> [PROBLEM TO SOLVE]:
Skip the pictures and write out, word for word, the lines below from the one with "Porte-cartes" through the one with "高度管理医療機器等販売業許可について", inclusive.

> [RAW DATA]:
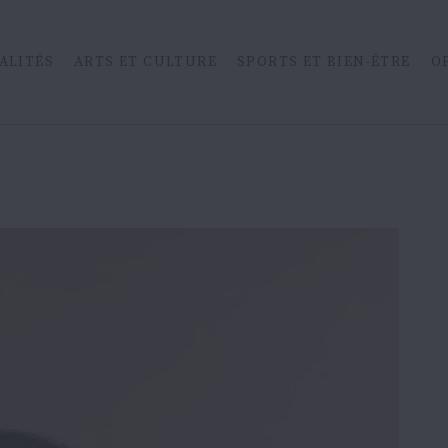
ALITÉS
ARTS ET CULTURE
SPORTS ET BIEN-ÊTRE
O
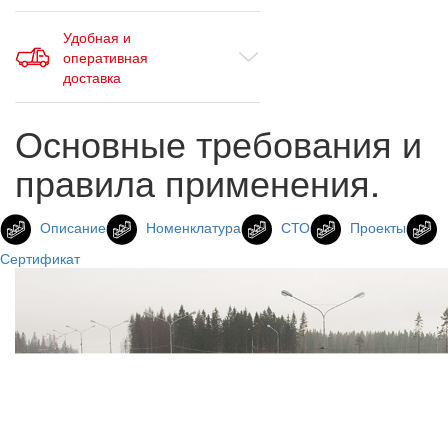
Удобная и
оперативная
доставка
Основные требования и
правила применения.
Описание
Номенклатура
СТО
Проекты
Сертификат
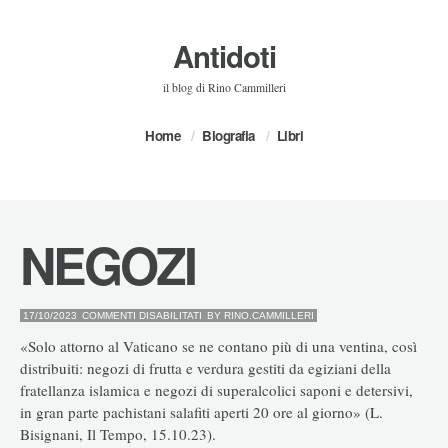
Antidoti
il blog di Rino Cammilleri
Home
Biografia
Libri
NEGOZI
SU
17/10/2023
COMMENTI DISABILITATI
BY
RINO.CAMMILLERI
NEGOZI
«Solo attorno al Vaticano se ne contano più di una ventina, così
distribuiti: negozi di frutta e verdura gestiti da egiziani della
fratellanza islamica e negozi di superalcolici saponi e detersivi,
in gran parte pachistani salafiti aperti 20 ore al giorno» (L.
Bisignani, Il Tempo, 15.10.23).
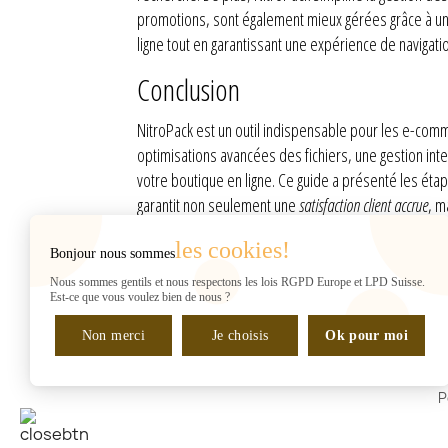
promotions, sont également mieux gérées grâce à un
ligne tout en garantissant une expérience de navigati
Conclusion
NitroPack est un outil indispensable pour les e-comm
optimisations avancées des fichiers, une gestion inte
votre boutique en ligne. Ce guide a présenté les étap
garantit non seulement une
satisfaction client accrue
, m
les cookies!
Bonjour nous sommes
INFORMATIONS
Web2007
Nous sommes gentils et nous respectons les lois RGPD Europe et LPD Suisse.
Rue de Chantepoulet 10
Est-ce que vous voulez bien de nous ?
(sur RDV UNIQUEMENT)
Non merci
1201 Genève
Je choisis
Ok pour moi
Suisse
Gérant : H. Shaban
P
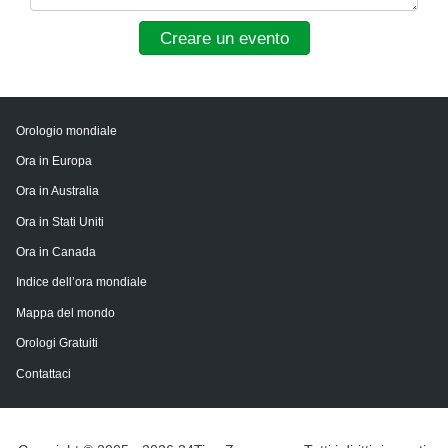
Creare un evento
Orologio mondiale
Ora in Europa
Ora in Australia
Ora in Stati Uniti
Ora in Canada
Indice dell’ora mondiale
Mappa del mondo
Orologi Gratuiti
Contattaci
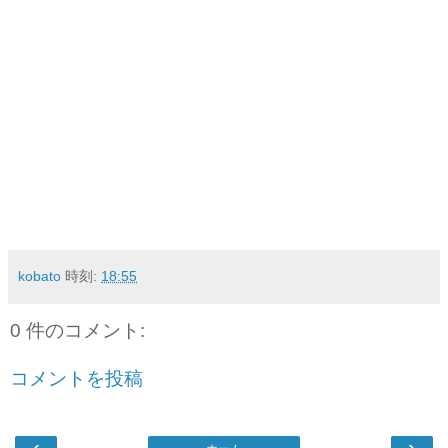
kobato
時刻:
18:55
0 件のコメント:
コメントを投稿
‹
›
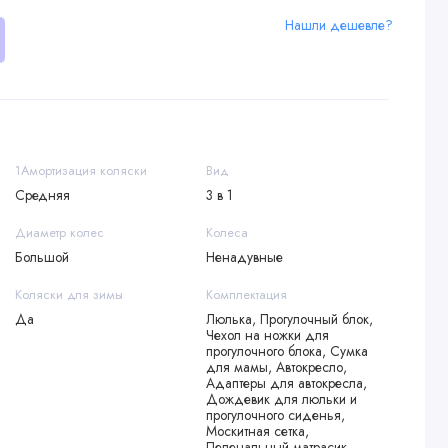
Нашли дешевле?
1Амортизация коляски
Вид
Средняя
3 в 1
Диаметр колес
Колеса
Большой
Ненадувные
Коляски для зимы
Комплектация
Да
Люлька, Прогулочный блок,
Чехол на ножки для
прогулочного блока, Сумка
для мамы, Автокресло,
Адаптеры для автокресла,
Дождевик для люльки и
прогулочного сиденья,
Москитная сетка,
Пеленальный матрасик,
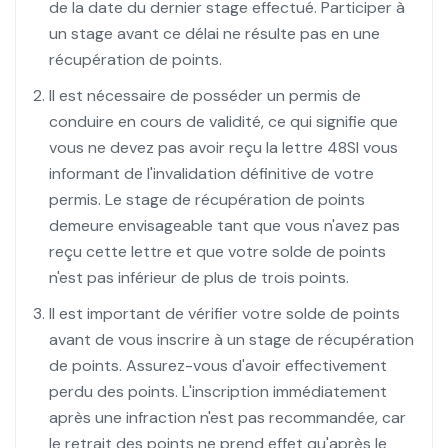
de la date du dernier stage effectué. Participer à
un stage avant ce délai ne résulte pas en une
récupération de points.
Il est nécessaire de posséder un permis de
conduire en cours de validité, ce qui signifie que
vous ne devez pas avoir reçu la lettre 48SI vous
informant de l'invalidation définitive de votre
permis. Le stage de récupération de points
demeure envisageable tant que vous n'avez pas
reçu cette lettre et que votre solde de points
n'est pas inférieur de plus de trois points.
Il est important de vérifier votre solde de points
avant de vous inscrire à un stage de récupération
de points. Assurez-vous d'avoir effectivement
perdu des points. L'inscription immédiatement
après une infraction n'est pas recommandée, car
le retrait des points ne prend effet qu'après le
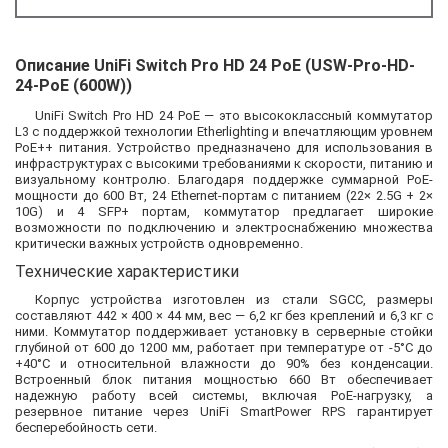
Описание UniFi Switch Pro HD 24 PoE (USW-Pro-HD-
24-PoE (600W))
UniFi Switch Pro HD 24 PoE — это высококлассный коммутатор
L3 с поддержкой технологии Etherlighting и впечатляющим уровнем
PoE++ питания. Устройство предназначено для использования в
инфраструктурах с высокими требованиями к скорости, питанию и
визуальному контролю. Благодаря поддержке суммарной PoE-
мощности до 600 Вт, 24 Ethernet-портам с питанием (22× 2.5G + 2×
10G) и 4 SFP+ портам, коммутатор предлагает широкие
возможности по подключению и электроснабжению множества
критически важных устройств одновременно.
Технические характеристики
Корпус устройства изготовлен из стали SGCC, размеры
составляют 442 × 400 × 44 мм, вес — 6,2 кг без креплений и 6,3 кг с
ними. Коммутатор поддерживает установку в серверные стойки
глубиной от 600 до 1200 мм, работает при температуре от -5°C до
+40°C и относительной влажности до 90% без конденсации.
Встроенный блок питания мощностью 660 Вт обеспечивает
надежную работу всей системы, включая PoE-нагрузку, а
резервное питание через UniFi SmartPower RPS гарантирует
бесперебойность сети.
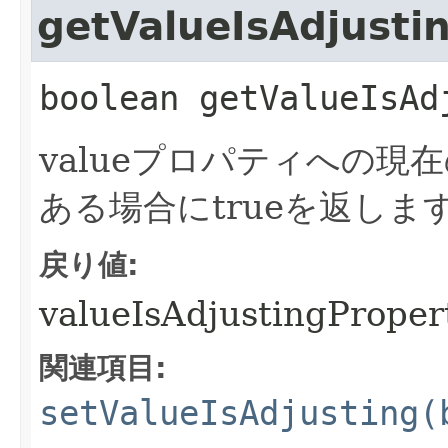
getValueIsAdjusti
boolean
getValueIsAd
valueプロパティへの
ある場合にtrueを返しま
戻り値:
valueIsAdjustingProper
関連項目:
setValueIsAdjusting(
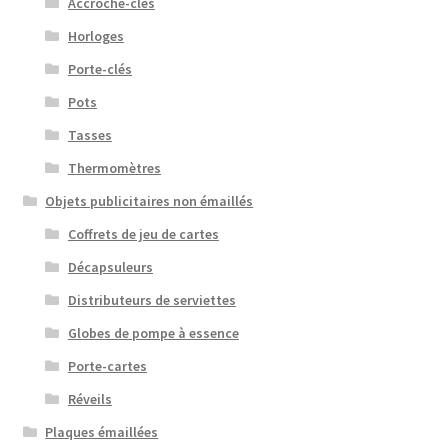
Accroche-clés
Horloges
Porte-clés
Pots
Tasses
Thermomètres
Objets publicitaires non émaillés
Coffrets de jeu de cartes
Décapsuleurs
Distributeurs de serviettes
Globes de pompe à essence
Porte-cartes
Réveils
Plaques émaillées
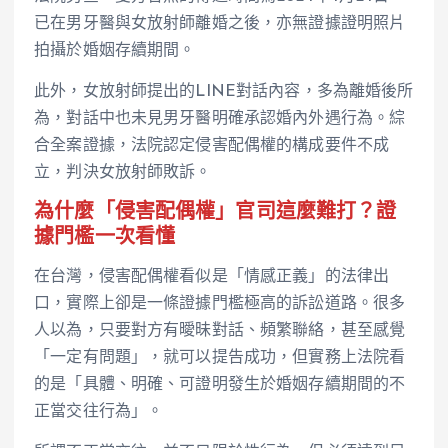
已在男牙醫與女放射師離婚之後，亦無證據證明照片
拍攝於婚姻存續期間。
此外，女放射師提出的LINE對話內容，多為離婚後所
為，對話中也未見男牙醫明確承認婚內外遇行為。綜
合全案證據，法院認定侵害配偶權的構成要件不成
立，判決女放射師敗訴。
為什麼「侵害配偶權」官司這麼難打？證
據門檻一次看懂
在台灣，侵害配偶權看似是「情感正義」的法律出
口，實際上卻是一條證據門檻極高的訴訟道路。很多
人以為，只要對方有曖昧對話、頻繁聯絡，甚至感覺
「一定有問題」，就可以提告成功，但實務上法院看
的是「具體、明確、可證明發生於婚姻存續期間的不
正當交往行為」。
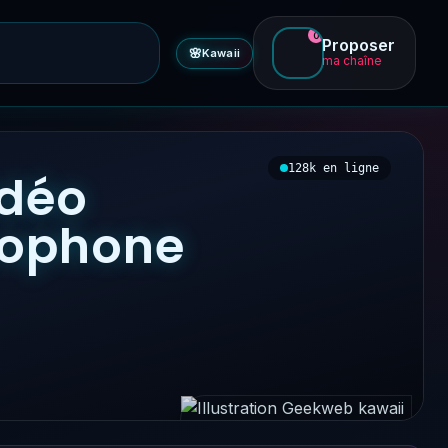
0
Proposer
🌸
Kawaii
ma chaîne
128k en ligne
idéo
ncophone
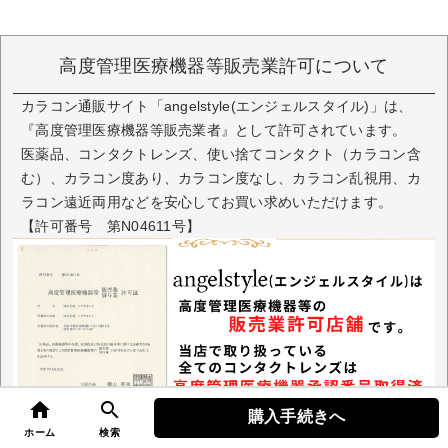
高度管理医療機器等販売業許可について
カラコン通販サイト「angelstyle(エンジェルスタイル)」は、
『高度管理医療機器等販売業者』として許可されています。
医薬品、コンタクトレンズ、使い捨てコンタクト（カラコン含
む）、カラコン度あり、カラコン度なし、カラコン乱視用、カ
ラコン遠近両用などを安心してお買い求めいただけます。
【許可番号 第N04611号】
home
search
購入手続きへ
top
ホーム
検索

> [RESPONSE BOX]:
Porte-cartes
Réveils
Plaques émaillées
已在男牙醫與女放射師離婚之後，亦無證據證明照片
拍攝於婚姻存續期間。
此外，女放射師提出的LINE對話內容，多為離婚後所
為，對話中也未見男牙醫明確承認婚內外遇行為。綜
合全案證據，法院認定侵害配偶權的構成要件不成
立，判決女放射師敗訴。
為什麼「侵害配偶權」官司這麼難打？證
據門檻一次看懂
在台灣，侵害配偶權看似是「情感正義」的法律出
口，實際上卻是一條證據門檻極高的訴訟道路。很多
人以為，只要對方有曖昧對話、頻繁聯絡，甚至感覺
「一定有問題」，就可以提告成功，但實務上法院看
的是「具體、明確、可證明發生於婚姻存續期間的不
正當交往行為」。
0
Proposer
🌸
Kawaii
ma chaîne
128k en ligne
idéo
ncophone
高度管理医療機器等販売業許可について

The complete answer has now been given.